Seb’s heart pumped in anticipation of what he still had to do and, with no sign of anyone coming to the door he knocked again, louder this time, and leaned around to see if he could see any movement through the sash windows. Even when it was bright outside, inside the house was always cold and dark. There was always a light on and today was no different but with the curtains half drawn it was difficult to see beyond them. It used to irritate him as he grew up that no one ever pulled the curtains back fully – always seeming to struggle with daylight, like vampires afraid of what terrors it might reveal. Either that or someone was more worried about what others would see from the outside in. In total there were twenty-four rooms across the three floors of the house, only ten of which as children they were allowed to enter: their individual bedrooms, the kitchen, the playroom, the bathroom, the utility room and, most importantly, the pantry. All others were strictly out of bounds unless in the company of either parent or their nanny. Out of fear of physical retribution from their father they never disobeyed the order. He was never afraid to use the back of his hand. To this day Seb couldn’t confidently map the rooms within the various layers and along the different corridors. Now, no more than then, he neither cared nor bothered about what lived behind the discoloured and ancient six-panel doors.
A third, louder knock resulted in the sound of clunky hurrying footsteps and eventually an out-of-breath Gladys opened the door.
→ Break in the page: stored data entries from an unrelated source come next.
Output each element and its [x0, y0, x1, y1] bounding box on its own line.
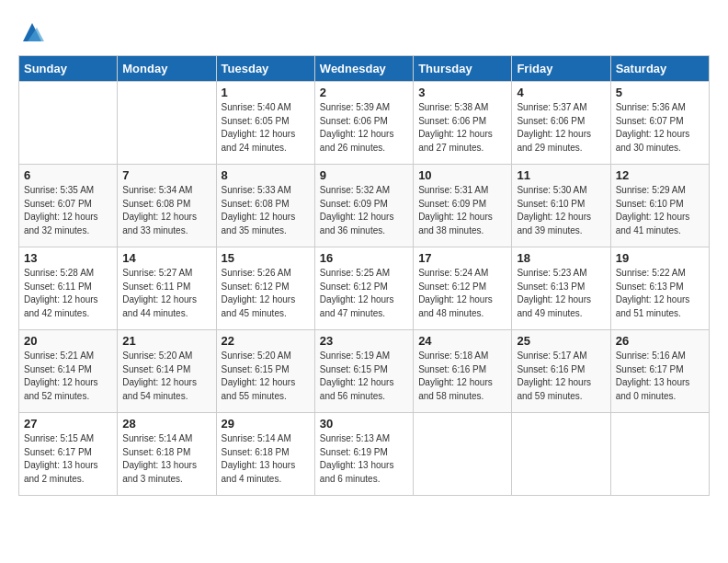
day-info: Sunrise: 5:23 AM Sunset: 6:13 PM Dayligh… [517, 267, 605, 320]
day-info: Sunrise: 5:21 AM Sunset: 6:14 PM Dayligh… [24, 350, 112, 403]
header [18, 18, 710, 46]
day-cell: 17Sunrise: 5:24 AM Sunset: 6:12 PM Dayli… [414, 247, 512, 330]
day-cell [19, 82, 118, 165]
day-cell [512, 413, 610, 496]
day-info: Sunrise: 5:14 AM Sunset: 6:18 PM Dayligh… [222, 432, 310, 486]
logo-icon [18, 18, 46, 46]
day-number: 2 [320, 86, 408, 99]
day-number: 23 [320, 334, 408, 348]
day-header-saturday: Saturday [610, 56, 709, 82]
day-number: 21 [122, 334, 210, 348]
day-cell: 19Sunrise: 5:22 AM Sunset: 6:13 PM Dayli… [610, 247, 709, 330]
day-number: 18 [517, 251, 605, 265]
day-info: Sunrise: 5:27 AM Sunset: 6:11 PM Dayligh… [122, 267, 210, 320]
day-number: 14 [122, 251, 210, 265]
day-number: 19 [616, 251, 704, 265]
week-row-2: 6Sunrise: 5:35 AM Sunset: 6:07 PM Daylig… [19, 165, 710, 247]
day-number: 26 [616, 334, 704, 348]
header-row: SundayMondayTuesdayWednesdayThursdayFrid… [19, 56, 710, 82]
day-number: 9 [320, 168, 408, 182]
day-info: Sunrise: 5:39 AM Sunset: 6:06 PM Dayligh… [320, 101, 408, 155]
day-info: Sunrise: 5:28 AM Sunset: 6:11 PM Dayligh… [24, 267, 112, 320]
day-info: Sunrise: 5:37 AM Sunset: 6:06 PM Dayligh… [517, 101, 605, 155]
day-info: Sunrise: 5:34 AM Sunset: 6:08 PM Dayligh… [122, 184, 210, 237]
day-info: Sunrise: 5:38 AM Sunset: 6:06 PM Dayligh… [418, 101, 506, 155]
day-cell: 18Sunrise: 5:23 AM Sunset: 6:13 PM Dayli… [512, 247, 610, 330]
day-number: 8 [222, 168, 310, 182]
day-number: 10 [418, 168, 506, 182]
day-cell: 25Sunrise: 5:17 AM Sunset: 6:16 PM Dayli… [512, 330, 610, 413]
day-cell: 10Sunrise: 5:31 AM Sunset: 6:09 PM Dayli… [414, 165, 512, 247]
day-number: 17 [418, 251, 506, 265]
day-number: 3 [418, 86, 506, 99]
day-header-tuesday: Tuesday [216, 56, 314, 82]
calendar-table: SundayMondayTuesdayWednesdayThursdayFrid… [18, 55, 710, 496]
day-info: Sunrise: 5:33 AM Sunset: 6:08 PM Dayligh… [222, 184, 310, 237]
day-info: Sunrise: 5:13 AM Sunset: 6:19 PM Dayligh… [320, 432, 408, 486]
day-info: Sunrise: 5:14 AM Sunset: 6:18 PM Dayligh… [122, 432, 210, 486]
day-number: 6 [24, 168, 112, 182]
day-number: 1 [222, 86, 310, 99]
week-row-4: 20Sunrise: 5:21 AM Sunset: 6:14 PM Dayli… [19, 330, 710, 413]
day-info: Sunrise: 5:17 AM Sunset: 6:16 PM Dayligh… [517, 350, 605, 403]
day-number: 22 [222, 334, 310, 348]
day-number: 11 [517, 168, 605, 182]
day-cell: 29Sunrise: 5:14 AM Sunset: 6:18 PM Dayli… [216, 413, 314, 496]
day-info: Sunrise: 5:31 AM Sunset: 6:09 PM Dayligh… [418, 184, 506, 237]
day-info: Sunrise: 5:20 AM Sunset: 6:14 PM Dayligh… [122, 350, 210, 403]
day-cell [414, 413, 512, 496]
day-info: Sunrise: 5:32 AM Sunset: 6:09 PM Dayligh… [320, 184, 408, 237]
page: SundayMondayTuesdayWednesdayThursdayFrid… [0, 0, 728, 505]
day-cell: 23Sunrise: 5:19 AM Sunset: 6:15 PM Dayli… [314, 330, 413, 413]
day-number: 12 [616, 168, 704, 182]
day-number: 7 [122, 168, 210, 182]
day-cell: 27Sunrise: 5:15 AM Sunset: 6:17 PM Dayli… [19, 413, 118, 496]
day-cell: 21Sunrise: 5:20 AM Sunset: 6:14 PM Dayli… [118, 330, 216, 413]
day-cell: 7Sunrise: 5:34 AM Sunset: 6:08 PM Daylig… [118, 165, 216, 247]
day-cell: 22Sunrise: 5:20 AM Sunset: 6:15 PM Dayli… [216, 330, 314, 413]
day-cell: 1Sunrise: 5:40 AM Sunset: 6:05 PM Daylig… [216, 82, 314, 165]
day-number: 15 [222, 251, 310, 265]
day-cell: 16Sunrise: 5:25 AM Sunset: 6:12 PM Dayli… [314, 247, 413, 330]
day-info: Sunrise: 5:20 AM Sunset: 6:15 PM Dayligh… [222, 350, 310, 403]
day-info: Sunrise: 5:15 AM Sunset: 6:17 PM Dayligh… [24, 432, 112, 486]
calendar-body: 1Sunrise: 5:40 AM Sunset: 6:05 PM Daylig… [19, 82, 710, 496]
day-cell: 28Sunrise: 5:14 AM Sunset: 6:18 PM Dayli… [118, 413, 216, 496]
day-header-wednesday: Wednesday [314, 56, 413, 82]
day-number: 16 [320, 251, 408, 265]
day-info: Sunrise: 5:22 AM Sunset: 6:13 PM Dayligh… [616, 267, 704, 320]
day-number: 27 [24, 417, 112, 431]
day-cell [610, 413, 709, 496]
day-number: 29 [222, 417, 310, 431]
day-cell: 12Sunrise: 5:29 AM Sunset: 6:10 PM Dayli… [610, 165, 709, 247]
day-cell: 6Sunrise: 5:35 AM Sunset: 6:07 PM Daylig… [19, 165, 118, 247]
day-number: 28 [122, 417, 210, 431]
day-info: Sunrise: 5:35 AM Sunset: 6:07 PM Dayligh… [24, 184, 112, 237]
day-cell [118, 82, 216, 165]
day-info: Sunrise: 5:30 AM Sunset: 6:10 PM Dayligh… [517, 184, 605, 237]
day-number: 5 [616, 86, 704, 99]
day-info: Sunrise: 5:25 AM Sunset: 6:12 PM Dayligh… [320, 267, 408, 320]
day-cell: 13Sunrise: 5:28 AM Sunset: 6:11 PM Dayli… [19, 247, 118, 330]
day-info: Sunrise: 5:16 AM Sunset: 6:17 PM Dayligh… [616, 350, 704, 403]
day-number: 20 [24, 334, 112, 348]
week-row-3: 13Sunrise: 5:28 AM Sunset: 6:11 PM Dayli… [19, 247, 710, 330]
week-row-1: 1Sunrise: 5:40 AM Sunset: 6:05 PM Daylig… [19, 82, 710, 165]
day-cell: 11Sunrise: 5:30 AM Sunset: 6:10 PM Dayli… [512, 165, 610, 247]
day-header-thursday: Thursday [414, 56, 512, 82]
day-cell: 26Sunrise: 5:16 AM Sunset: 6:17 PM Dayli… [610, 330, 709, 413]
day-info: Sunrise: 5:18 AM Sunset: 6:16 PM Dayligh… [418, 350, 506, 403]
day-cell: 4Sunrise: 5:37 AM Sunset: 6:06 PM Daylig… [512, 82, 610, 165]
logo [18, 18, 50, 46]
day-number: 13 [24, 251, 112, 265]
day-info: Sunrise: 5:24 AM Sunset: 6:12 PM Dayligh… [418, 267, 506, 320]
day-number: 30 [320, 417, 408, 431]
day-cell: 8Sunrise: 5:33 AM Sunset: 6:08 PM Daylig… [216, 165, 314, 247]
day-cell: 5Sunrise: 5:36 AM Sunset: 6:07 PM Daylig… [610, 82, 709, 165]
day-cell: 3Sunrise: 5:38 AM Sunset: 6:06 PM Daylig… [414, 82, 512, 165]
day-header-friday: Friday [512, 56, 610, 82]
day-number: 24 [418, 334, 506, 348]
day-cell: 15Sunrise: 5:26 AM Sunset: 6:12 PM Dayli… [216, 247, 314, 330]
day-number: 25 [517, 334, 605, 348]
day-cell: 2Sunrise: 5:39 AM Sunset: 6:06 PM Daylig… [314, 82, 413, 165]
“Sorry, sir – I was in the kitchen and didn’t hear you – my hearing’s not what it used to be.”
Gladys had been their housekeeper for as long as he could remember and just like the house she hadn’t changed much over the years: a little smaller perhaps, definitely greyer, but despite her faded sheen she was still the same old Gladys.
“Gladys,” he greeted her patiently. “And please,” he said as he entered, inflicting a forced smile on her, “as I’ve said countless times before, ‘Seb’ will do just fine, thanks.” He hated being called
sir –
well, in this house anyhow. ‘Sir’ was his father’s title and within these walls it had different connotations to elsewhere socially.
“Is my father here?” he asked.
“Just in,” she replied formally. “He’s in the study.” Standing back, she waited for him to pass into the hall. “Can I get you some tea?” she offered, doing her best to buffer the tension that oozed from him.
“No, thank you, Gladys, I’m fine.”
Taking off his coat to hang on the ornate hall stand, he checked his reflection in its mirror before turning away.
Taking a breath, he ignored the nerves that tingled in the pit of his stomach and took confidence from the defensive fury that smouldered dangerously inside him. Pausing for a moment, he reminded himself that he was a man in control and he had a job to do. He needed to think strategically. His father was a complex individual who would fire everything he could at him so he needed to be prepared and try to think one step ahead.